Generally, individuals new to this method will struggle because of the need to generate the features and to perform machine learning and code. Visual demonstration of this method is critical as the feature generation steps entail extracting those features using imaging masks. A well-annotated and clinically representative dataset is necessary to train the model.

More patient data and large cohorts will be necessary to further improve such a machine learning algorithm. After deciding which clinical features to include in the model, use an appropriate natural language tool kit to parse the plain-text clinic notes into sentences to allow searching for terms of interest. Then store each patient's features in a file with one feature per line.

For non-binary features, obtain the median value of each feature across all of the patients, and binarize each feature as a true or false value based on the median value. To calculate a mean liver enhancement feature from a medical image. After isolating the voxels containing the liver, enter the mean liver enhancement command.

To determine the liver volume feature, enter the commands as indicated. Then calculate median values for each imaging feature and binarize the features as demonstrated. For aggregation and reduction of the features, first remove the low-variance features from consideration and read the features in the binary matrix.

Next, use the variance threshold model to compute the features appearing in at least 20%of both responders and non-responders, similar to that illustrated in the table. Remove any features with a low univariate association with the outcome and filter only those features that pass the original low variant screening retaining n features where n is the number of patients. Then read in the binary matrix for each feature, similar to as illustrated in the table.
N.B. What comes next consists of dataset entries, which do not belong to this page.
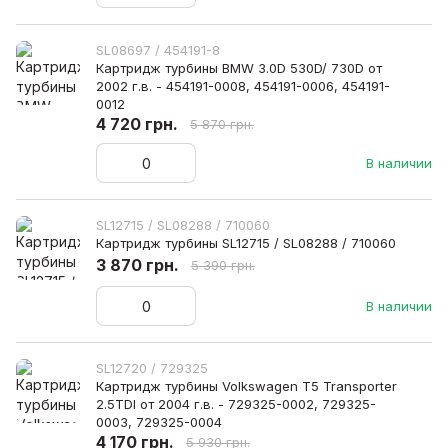
SL08697 / 454191-8
Картридж турбины BMW 3.0D 530D/ 730D от
2002 г.в. - 454191-0008, 454191-0006, 454191-
0012
4 720 грн.
5 870 грн.
В наличии
SL12715 / SL08288 / 710060
Картридж турбины SL12715 / SL08288 / 710060
3 870 грн.
5 390 грн.
В наличии
SL12720 / 729325
Картридж турбины Volkswagen T5 Transporter
2.5TDI от 2004 г.в. - 729325-0002, 729325-
0003, 729325-0004
4 170 грн.
5 930 грн.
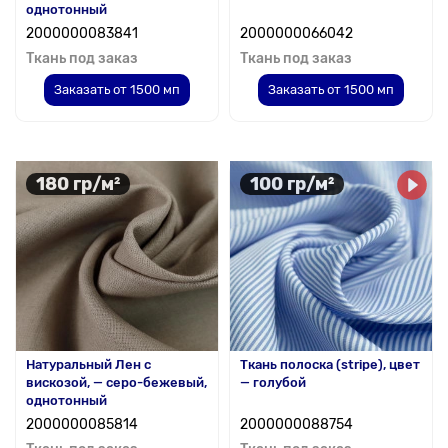
однотонный
2000000083841
2000000066042
Ткань под заказ
Ткань под заказ
Заказать от 1500 мп
Заказать от 1500 мп
180 гр/м²
100 гр/м²
Натуральный Лен с
Ткань полоска (stripe), цвет
вискозой, — серо-бежевый,
— голубой
однотонный
2000000085814
2000000088754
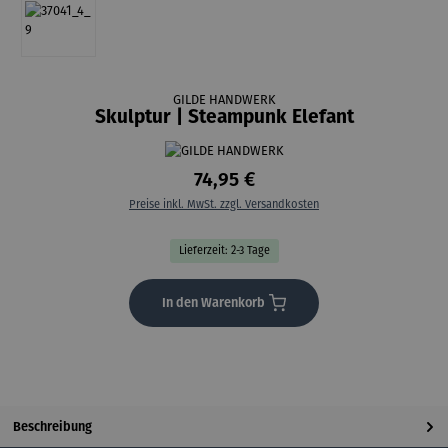
GILDE HANDWERK
Skulptur | Steampunk Elefant
74,95 €
Preise inkl. MwSt. zzgl. Versandkosten
Lieferzeit: 2-3 Tage
In den Warenkorb
Beschreibung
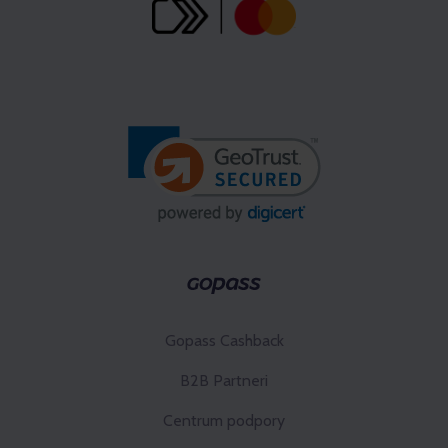
Gopass Cashback
B2B Partneri
Centrum podpory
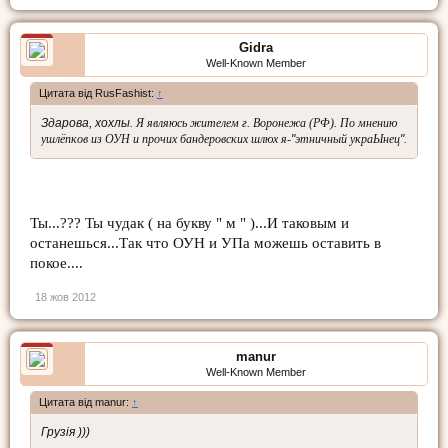
Gidra
Well-Known Member
Цитата від RusFashist:
↑
Здарова, хохлы.
Я являюсь жителем г. Воронежа (РФ). По мнению
ушлёпков из ОУН и прочих бандеровских шлюх я-
"
этничный украЫнец
"
.
Ты...??? Ты чудак ( на букву " м " )...И таковым и
останешься...Так что ОУН и УПа можешь оставить в
покое....
18 жов 2012
manur
Well-Known Member
Цитата від manur:
↑
Грузія )))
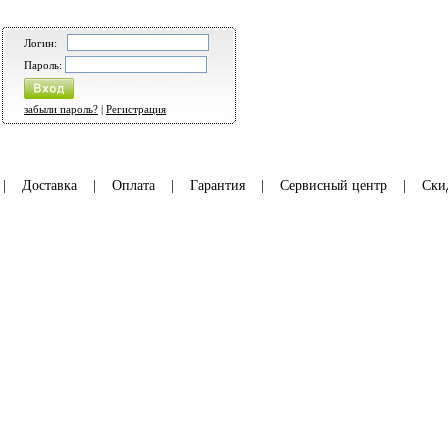
Логин:
Пароль:
забыли пароль?
|
Регистрация
|
Доставка
|
Оплата
|
Гарантия
|
Сервисный центр
|
Ски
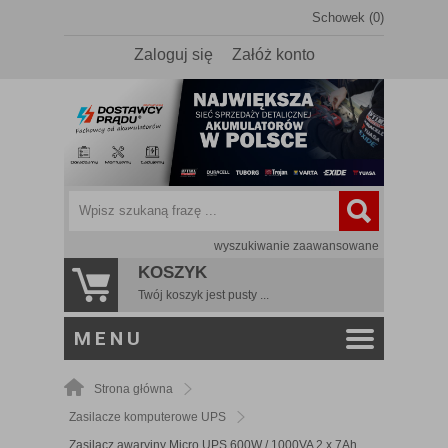
Schowek (0)
Zaloguj się
Załóż konto
wyszukiwanie zaawansowane
KOSZYK
Twój koszyk jest pusty ...
MENU
Strona główna
Zasilacze komputerowe UPS
Zasilacz awaryjny Micro UPS 600W / 1000VA 2 x 7Ah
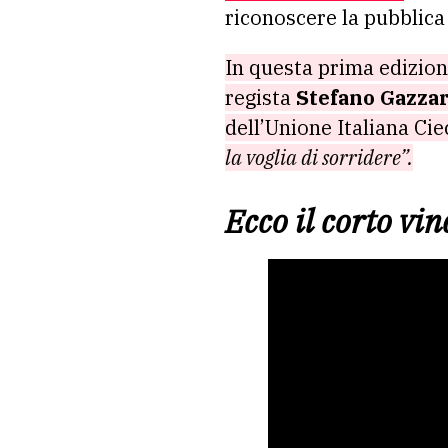
riconoscere la pubblica
In questa prima edizione
regista
Stefano Gazzar
dell’Unione Italiana Cie
la voglia di sorridere”.
Ecco il corto vin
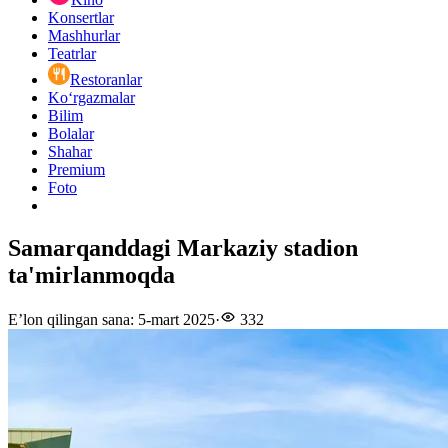
Konsertlar
Mashhurlar
Teatrlar
Restoranlar
Ko‘rgazmalar
Bilim
Bolalar
Shahar
Premium
Foto
Samarqanddagi Markaziy stadion
ta'mirlanmoqda
E’lon qilingan sana
:
5-mart 2025
·
332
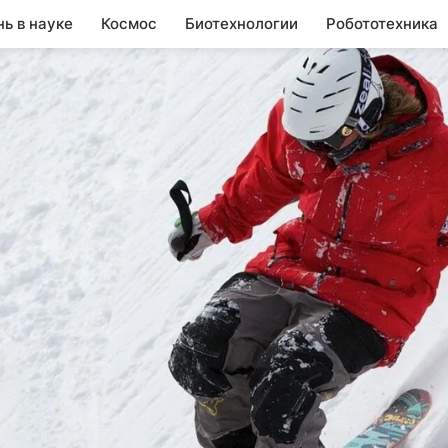
нь в науке
Космос
Биотехнологии
Робототехника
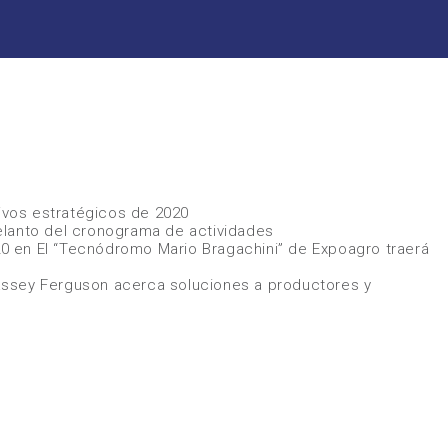
tivos estratégicos de 2020
elanto del cronograma de actividades
20
en
El “Tecnódromo Mario Bragachini” de Expoagro traerá
ssey Ferguson acerca soluciones a productores y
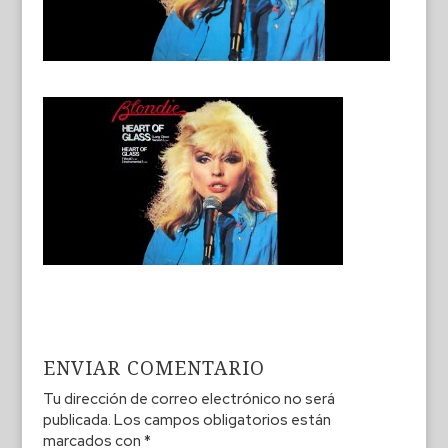
ENVIAR COMENTARIO
Tu dirección de correo electrónico no será
publicada.
Los campos obligatorios están
marcados con
*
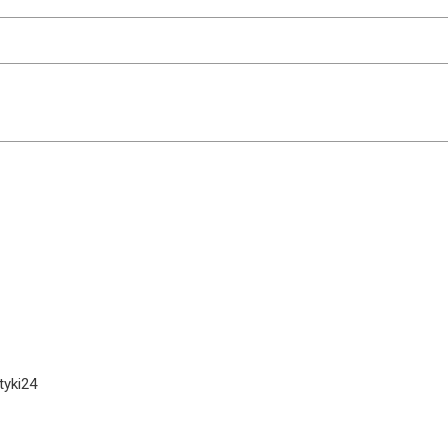
tyki24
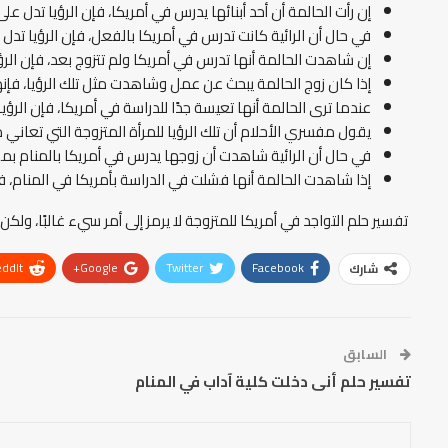
إن رأت الحالمة أن أحد أبنائها يدرس في أمريكا، فإن الرؤيا تدل عل
في حال أن الرائية كانت تدرس في أمريكا بالفعل، فإن الرؤيا تد
إن شاهدت الحالمة أنها تدرس في أمريكا ولم تتزوج بعد، فإن الرؤ
إذا كان زوج الحالمة يبحث عن عمل وشاهدت مثل تلك الرؤيا، فإ
عندما ترى الحالمة أنها تعيسة جدًا للدراسة في أمريكا، فإن الرؤي
يقول مفسري الأحلام أن تلك الرؤيا للمرأة المتزوجة التي تعاني
في حال أن الرائية شاهدت أن زوجها يدرس في أمريكا بالمنام بمفر
إذا شاهدت الحالمة أنها فشلت في الدراسة بأمريكا في المنام، 
تفسير حلم التواجد في أمريكا للمتزوجة لا يرمز إلى أمر سيء غالبًا، ول
ddIt
Google+
Twitter
Facebook
شارك
السابق
تفسير حلم أنى دخلت كلية آداب في المنام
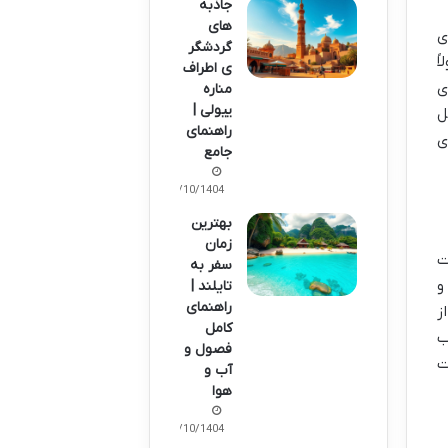
جاذبه
های
ی
گردشگر
ً
ی اطراف
ی
مناره
ییولی |
ل
راهنمای
ی
جامع
09/10/1404
بهترین
زمان
ت
سفر به
و
تایلند |
راهنمای
ز
کامل
ب
فصول و
ت
آب و
هوا
10/10/1404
After the features have been binarized and filtered, it's time to train the model. Model training is a straightforward process that fits the features to the outcome under study and can be used to make predictions about new patients. In this representative analysis of 36 patients who underwent trans arterial therapies for hepatocellular carcinoma, 25 features were identified and binarized as demonstrated with 5 features satisfying both the variants and the univariate association filters.

Each patient was labeled as either a responder or non-responder under the quantitative European Association for the study of the liver response criteria. As illustrated, both the logistic regression and random forest models predicted a trans arterial chemoembolization treatment response with an overall accuracy of 78%Following this method, it is possible to make predictions on new patients by applying the training model. This machine learning technique can be universally applied to any therapy that involves pre-procedural, inter-procedural, and post-procedural imaging.